What specific effects are available for trying depends on class level.
Save DC vs. unwilling targets is always 10 + 1/2 Class Level + Int mod.

The skill check DC goes up by two... for each time you use an effect on that target in a day. So you might 'run out' of buffs or healing (because you're doing the same targets over & over), but your basic offense is going to be very reliable after low levels.

Albions_Angel
2019-05-03, 06:58 AM
I would think of a sage kind of character.

Someone who studies the world around him. The wind, fire, stone, earth, time, death, life etc.
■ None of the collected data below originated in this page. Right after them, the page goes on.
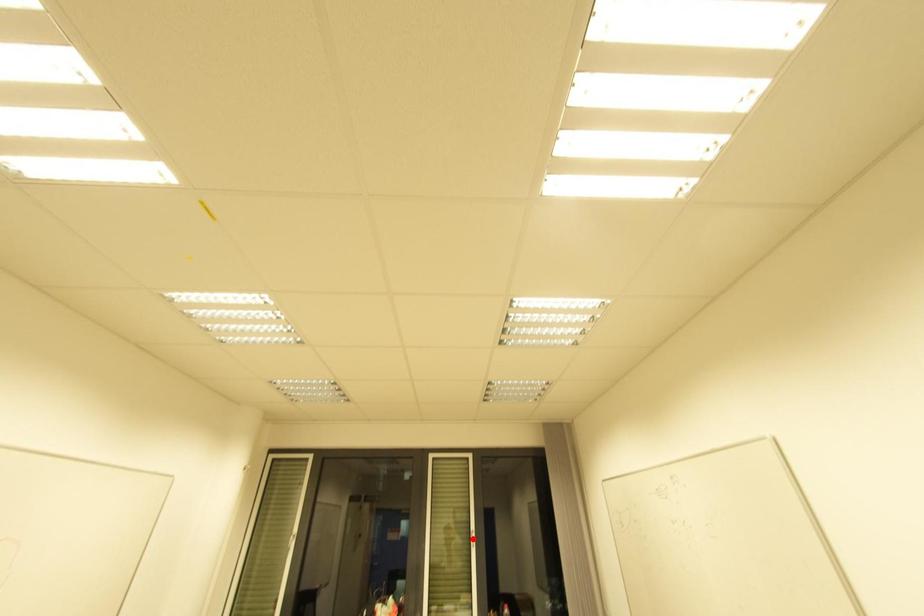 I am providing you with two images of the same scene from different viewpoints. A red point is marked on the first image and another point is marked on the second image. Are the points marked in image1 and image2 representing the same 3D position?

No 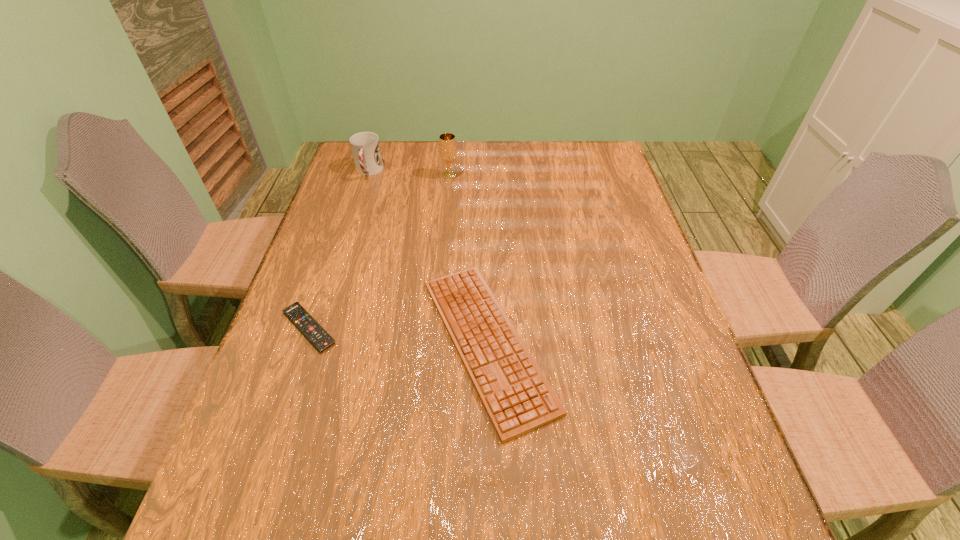 Image resolution: width=960 pixels, height=540 pixels. Find the location of `chalice`. chalice is located at coordinates (447, 143).

The width and height of the screenshot is (960, 540). What are the coordinates of `the second tallest object` in the screenshot? It's located at (365, 146).

At what (x,y) coordinates should I click in order to perform the action: click on the third tallest object. Please return your answer as a coordinate pair (x, y). Looking at the image, I should click on (517, 397).

The image size is (960, 540). What are the coordinates of `remote control` in the screenshot? It's located at (314, 332).

Where is `vacant space located 0.170m on the front of the chalice`? This screenshot has height=540, width=960. vacant space located 0.170m on the front of the chalice is located at coordinates (446, 212).

In order to click on vacant area situated on the side of the cup where the handle is located in this screenshot , I will do `click(356, 211)`.

Find the location of `vacant space located 0.050m on the left of the computer keyboard`. vacant space located 0.050m on the left of the computer keyboard is located at coordinates click(396, 343).

Locate an element on the screen. free space located on the right of the shortest object is located at coordinates (444, 328).

Identify the location of chalice present at the far edge. Image resolution: width=960 pixels, height=540 pixels. (447, 143).

The image size is (960, 540). I want to click on cup that is at the far edge, so click(x=365, y=146). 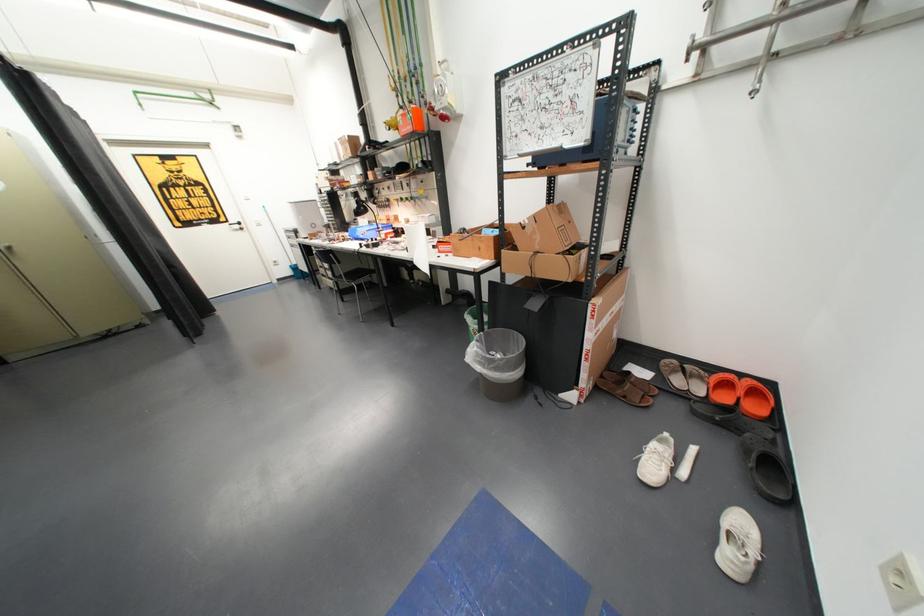 You are a GUI agent. You are given a task and a screenshot of the screen. Output one action in this format:
    pyautogui.click(x=<x>, y=<y>)
    Task: Click on the large cardboard box
    This screenshot has height=616, width=924.
    Given the screenshot: What is the action you would take?
    pyautogui.click(x=562, y=329) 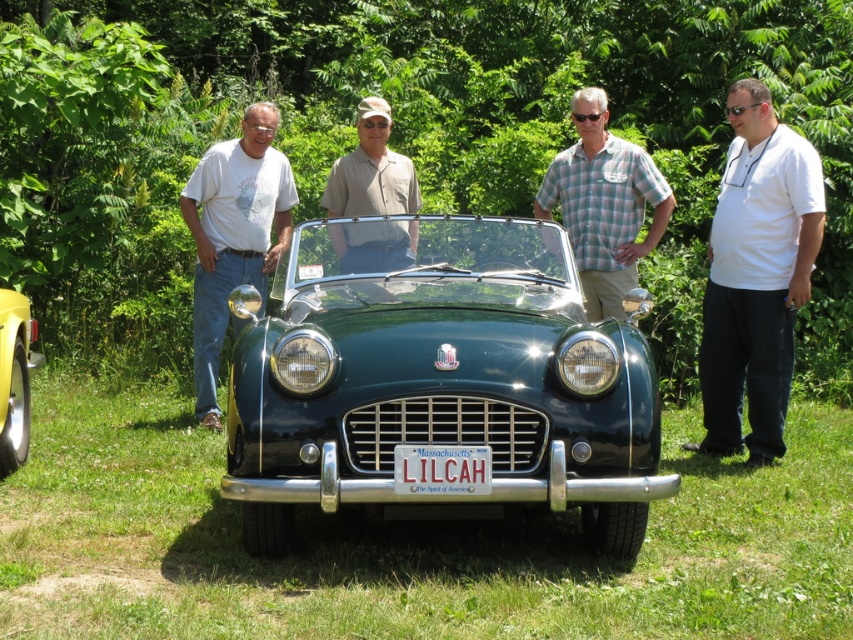 You are a photographer trying to capture a group photo of the men and the vintage car. You want to ensure that both the white smooth shirt at center and the yellow matte car at lower left are clearly visible in the frame. Based on their sizes, which object should you prioritize positioning closer to the camera to ensure it doesn

The white smooth shirt at center should be positioned closer to the camera because it might be wider than the yellow matte car at lower left, ensuring it fits well within the frame. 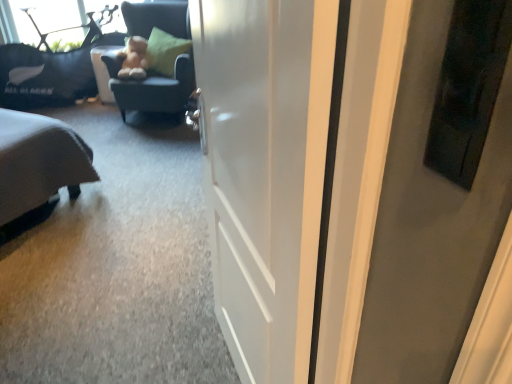 The height and width of the screenshot is (384, 512). Describe the element at coordinates (265, 171) in the screenshot. I see `white glossy door at center` at that location.

Where is `dark blue fabric chair at upper left`? This screenshot has width=512, height=384. dark blue fabric chair at upper left is located at coordinates (153, 93).

This screenshot has height=384, width=512. I want to click on white glossy door at center, so click(265, 171).

Between dark blue fabric chair at upper left and black fabric couch at upper left, which one appears on the left side from the viewer's perspective?

black fabric couch at upper left.

Is dark blue fabric chair at upper left positioned far away from black fabric couch at upper left?

Actually, dark blue fabric chair at upper left and black fabric couch at upper left are a little close together.

Does dark blue fabric chair at upper left have a lesser width compared to black fabric couch at upper left?

No, dark blue fabric chair at upper left is not thinner than black fabric couch at upper left.

What's the angular difference between dark blue fabric chair at upper left and black fabric couch at upper left's facing directions?

The angular difference between dark blue fabric chair at upper left and black fabric couch at upper left is 36.4 degrees.

Which of these two, black fabric couch at upper left or dark blue fabric chair at upper left, is smaller?

black fabric couch at upper left.

Can you confirm if black fabric couch at upper left is thinner than dark blue fabric chair at upper left?

Correct, the width of black fabric couch at upper left is less than that of dark blue fabric chair at upper left.

Is point (47, 34) more distant than point (188, 85)?

Yes, point (47, 34) is farther from viewer.

From a real-world perspective, is black fabric couch at upper left positioned over dark blue fabric chair at upper left based on gravity?

No, from a real-world perspective, black fabric couch at upper left is not over dark blue fabric chair at upper left

This screenshot has width=512, height=384. Find the location of `door that appears on the right of black fabric couch at upper left`. door that appears on the right of black fabric couch at upper left is located at coordinates (265, 171).

Considering the relative sizes of white glossy door at center and black fabric couch at upper left in the image provided, is white glossy door at center thinner than black fabric couch at upper left?

Correct, the width of white glossy door at center is less than that of black fabric couch at upper left.

Which object is further away from the camera, white glossy door at center or black fabric couch at upper left?

black fabric couch at upper left is more distant.

Is white glossy door at center located outside black fabric couch at upper left?

Indeed, white glossy door at center is completely outside black fabric couch at upper left.

Is dark blue fabric chair at upper left far from fuzzy brown teddy bear at upper center?

No, dark blue fabric chair at upper left is not far away from fuzzy brown teddy bear at upper center.

I want to click on teddy that is above the dark blue fabric chair at upper left (from the image's perspective), so click(x=133, y=58).

Considering the sizes of objects dark blue fabric chair at upper left and fuzzy brown teddy bear at upper center in the image provided, who is bigger, dark blue fabric chair at upper left or fuzzy brown teddy bear at upper center?

dark blue fabric chair at upper left.

From a real-world perspective, which is physically below, dark blue fabric chair at upper left or fuzzy brown teddy bear at upper center?

dark blue fabric chair at upper left is physically lower.

Does point (11, 107) appear closer or farther from the camera than point (249, 360)?

Point (11, 107) is positioned farther from the camera compared to point (249, 360).

Would you consider black fabric couch at upper left to be distant from white glossy door at center?

Yes, black fabric couch at upper left is far from white glossy door at center.

Between black fabric couch at upper left and white glossy door at center, which one is positioned behind?

black fabric couch at upper left is further away from the camera.

What's the angular difference between white glossy door at center and dark blue fabric chair at upper left's facing directions?

The angle between the facing direction of white glossy door at center and the facing direction of dark blue fabric chair at upper left is 61.5 degrees.

Considering the points (231, 167) and (189, 64), which point is in front, point (231, 167) or point (189, 64)?

The point (231, 167) is in front.

You are a GUI agent. You are given a task and a screenshot of the screen. Output one action in this format:
    pyautogui.click(x=<x>, y=<y>)
    Task: Click on the chair that is above the white glossy door at center (from the image's perspective)
    The image size is (512, 384).
    Given the screenshot: What is the action you would take?
    pyautogui.click(x=153, y=93)

From the image's perspective, does white glossy door at center appear higher than dark blue fabric chair at upper left?

No, from the image's perspective, white glossy door at center is not above dark blue fabric chair at upper left.

Relative to fuzzy brown teddy bear at upper center, is black fabric couch at upper left in front or behind?

black fabric couch at upper left is behind fuzzy brown teddy bear at upper center.

Is black fabric couch at upper left taller than fuzzy brown teddy bear at upper center?

Correct, black fabric couch at upper left is much taller as fuzzy brown teddy bear at upper center.

Which object is positioned more to the right, black fabric couch at upper left or fuzzy brown teddy bear at upper center?

fuzzy brown teddy bear at upper center is more to the right.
Looking for what they really are and nothing what the do. yes fire burns but why does is do that. What is the motivation and studying thus leads to insight. The insight leads to knowing the true name of events and the material that makes up the world.

I would be hesitant to apply True Name to sentient living creatures.

Use: True Name of wind to move, faster reflexes. True Name of Earth/Stone to for defense. True name of Fire for damage. True name of Shadow to hide, True Name of Light for good aligned divination etc.

Disclaimer: I have no knowledge of the actual class or current rules for True Name.

Sounds more like you are thinking of an Avatar.

The Truenamer runs on the idea that whichever overdeity/physical happanstance set the universe in motion did so by speaking a "true name"/assigning a unique quantum barcode to each and every thing, living, dead, undead, or object. While we might say "rock", which doesnt tell us what its made of or where it is, a things "true name" is a perfect, instantaneous and past description. Its not just "rock". Its "rock, 65% silicone, chip on north side, currently at the bottom of a lake, was once stepped on by Fred..." and so on. In a single word. And if you know that word, you can "edit" it but smushing on another word. So " rock, 65% silicone, chip on north side, currently at the bottom of a lake, was once stepped on by Fred..." becomes "" rock, 65% silicone, chip on north side, currently at the bottom of a lake, was once stepped on by Fred... that is now entangling George."

The truenamer class tries to do that. And in essence, it sort of does. It gets a number of utterances, think "true verbs" that they can speak. These do things, like heal someone. And you can speak them backwards to do the opposite. Like harm someone. And you can target creatures, items, and the world itself, with ever more powerful utterances.

The problem is, the book its from, Tome of Magic, is horribly edited. It has 3 classes. The Binder, the Shadowmage, and the Truenamer.

I dont know if they spent all their time on Binder, or just got lucky first time, but the Binder is a solid class.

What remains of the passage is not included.